_TASK BRIEF_: Return the data below exactly, minus the pictures.

_SUPPLIED ENTRIES_:
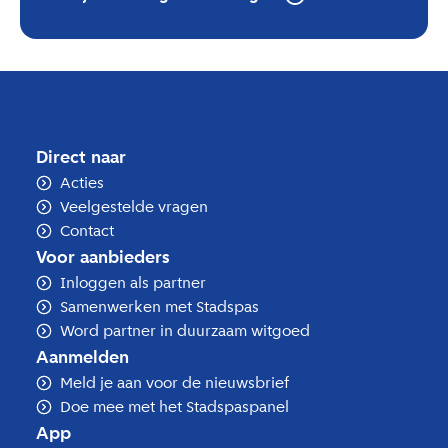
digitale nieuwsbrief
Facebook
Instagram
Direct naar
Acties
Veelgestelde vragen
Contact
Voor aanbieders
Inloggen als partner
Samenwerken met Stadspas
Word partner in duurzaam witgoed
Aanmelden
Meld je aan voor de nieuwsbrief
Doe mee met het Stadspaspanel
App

_OUTPUT BELOW_:
digitale nieuwsbrief
Facebook
Instagram
Direct naar
Acties
Veelgestelde vragen
Contact
Voor aanbieders
Inloggen als partner
Samenwerken met Stadspas
Word partner in duurzaam witgoed
Aanmelden
Meld je aan voor de nieuwsbrief
Doe mee met het Stadspaspanel
App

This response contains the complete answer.